**Your assignment:**
Your answer must hold only the lines below from the line containing "misioneros, animando a" through the line containing "Amministrazione Trasparente", each reproduced exactly.

(Records drawn from a dataset)

+++++

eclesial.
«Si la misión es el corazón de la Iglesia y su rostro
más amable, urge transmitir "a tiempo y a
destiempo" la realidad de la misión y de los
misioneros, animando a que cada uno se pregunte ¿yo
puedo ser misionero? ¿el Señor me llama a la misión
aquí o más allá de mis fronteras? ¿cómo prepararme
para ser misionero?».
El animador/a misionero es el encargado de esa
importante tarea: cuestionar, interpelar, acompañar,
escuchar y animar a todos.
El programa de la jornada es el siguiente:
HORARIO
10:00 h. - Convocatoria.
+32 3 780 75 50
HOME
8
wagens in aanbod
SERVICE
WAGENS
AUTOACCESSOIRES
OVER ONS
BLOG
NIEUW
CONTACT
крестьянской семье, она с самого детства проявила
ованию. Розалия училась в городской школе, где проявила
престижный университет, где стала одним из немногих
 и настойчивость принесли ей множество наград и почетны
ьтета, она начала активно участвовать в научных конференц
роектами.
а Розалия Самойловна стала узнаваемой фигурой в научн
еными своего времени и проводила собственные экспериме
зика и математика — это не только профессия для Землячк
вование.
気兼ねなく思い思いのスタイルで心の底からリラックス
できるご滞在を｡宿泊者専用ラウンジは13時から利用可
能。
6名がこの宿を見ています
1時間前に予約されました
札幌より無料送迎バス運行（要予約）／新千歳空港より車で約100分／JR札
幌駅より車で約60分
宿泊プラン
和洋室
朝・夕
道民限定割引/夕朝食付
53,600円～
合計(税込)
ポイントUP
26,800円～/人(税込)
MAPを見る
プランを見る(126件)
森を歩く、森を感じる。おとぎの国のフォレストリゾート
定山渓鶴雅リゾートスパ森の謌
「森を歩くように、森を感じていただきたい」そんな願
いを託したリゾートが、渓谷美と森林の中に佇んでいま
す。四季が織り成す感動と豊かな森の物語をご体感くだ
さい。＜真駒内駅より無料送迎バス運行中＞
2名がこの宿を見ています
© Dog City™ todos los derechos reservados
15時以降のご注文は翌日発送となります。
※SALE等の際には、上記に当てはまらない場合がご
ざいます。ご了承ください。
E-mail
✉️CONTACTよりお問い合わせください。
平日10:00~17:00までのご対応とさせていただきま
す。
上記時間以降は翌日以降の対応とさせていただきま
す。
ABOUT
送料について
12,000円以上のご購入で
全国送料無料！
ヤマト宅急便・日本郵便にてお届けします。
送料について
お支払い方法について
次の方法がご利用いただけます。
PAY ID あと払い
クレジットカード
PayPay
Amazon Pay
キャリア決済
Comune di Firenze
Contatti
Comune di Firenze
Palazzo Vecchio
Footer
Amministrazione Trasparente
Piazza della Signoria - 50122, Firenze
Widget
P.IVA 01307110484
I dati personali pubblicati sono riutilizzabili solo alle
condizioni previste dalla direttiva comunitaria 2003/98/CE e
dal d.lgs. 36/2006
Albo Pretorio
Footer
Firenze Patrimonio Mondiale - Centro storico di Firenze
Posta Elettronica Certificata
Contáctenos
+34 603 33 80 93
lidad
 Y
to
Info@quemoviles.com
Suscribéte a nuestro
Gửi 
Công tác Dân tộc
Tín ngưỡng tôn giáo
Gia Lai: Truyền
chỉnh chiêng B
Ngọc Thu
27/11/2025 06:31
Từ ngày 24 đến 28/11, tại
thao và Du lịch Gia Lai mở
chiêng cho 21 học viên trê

+++++

**Solution:**
misioneros, animando a que cada uno se pregunte ¿yo
puedo ser misionero? ¿el Señor me llama a la misión
aquí o más allá de mis fronteras? ¿cómo prepararme
para ser misionero?».
El animador/a misionero es el encargado de esa
importante tarea: cuestionar, interpelar, acompañar,
escuchar y animar a todos.
El programa de la jornada es el siguiente:
HORARIO
10:00 h. - Convocatoria.
+32 3 780 75 50
HOME
8
wagens in aanbod
SERVICE
WAGENS
AUTOACCESSOIRES
OVER ONS
BLOG
NIEUW
CONTACT
крестьянской семье, она с самого детства проявила
ованию. Розалия училась в городской школе, где проявила
престижный университет, где стала одним из немногих
 и настойчивость принесли ей множество наград и почетны
ьтета, она начала активно участвовать в научных конференц
роектами.
а Розалия Самойловна стала узнаваемой фигурой в научн
еными своего времени и проводила собственные экспериме
зика и математика — это не только профессия для Землячк
вование.
気兼ねなく思い思いのスタイルで心の底からリラックス
できるご滞在を｡宿泊者専用ラウンジは13時から利用可
能。
6名がこの宿を見ています
1時間前に予約されました
札幌より無料送迎バス運行（要予約）／新千歳空港より車で約100分／JR札
幌駅より車で約60分
宿泊プラン
和洋室
朝・夕
道民限定割引/夕朝食付
53,600円～
合計(税込)
ポイントUP
26,800円～/人(税込)
MAPを見る
プランを見る(126件)
森を歩く、森を感じる。おとぎの国のフォレストリゾート
定山渓鶴雅リゾートスパ森の謌
「森を歩くように、森を感じていただきたい」そんな願
いを託したリゾートが、渓谷美と森林の中に佇んでいま
す。四季が織り成す感動と豊かな森の物語をご体感くだ
さい。＜真駒内駅より無料送迎バス運行中＞
2名がこの宿を見ています
© Dog City™ todos los derechos reservados
15時以降のご注文は翌日発送となります。
※SALE等の際には、上記に当てはまらない場合がご
ざいます。ご了承ください。
E-mail
✉️CONTACTよりお問い合わせください。
平日10:00~17:00までのご対応とさせていただきま
す。
上記時間以降は翌日以降の対応とさせていただきま
す。
ABOUT
送料について
12,000円以上のご購入で
全国送料無料！
ヤマト宅急便・日本郵便にてお届けします。
送料について
お支払い方法について
次の方法がご利用いただけます。
PAY ID あと払い
クレジットカード
PayPay
Amazon Pay
キャリア決済
Comune di Firenze
Contatti
Comune di Firenze
Palazzo Vecchio
Footer
Amministrazione Trasparente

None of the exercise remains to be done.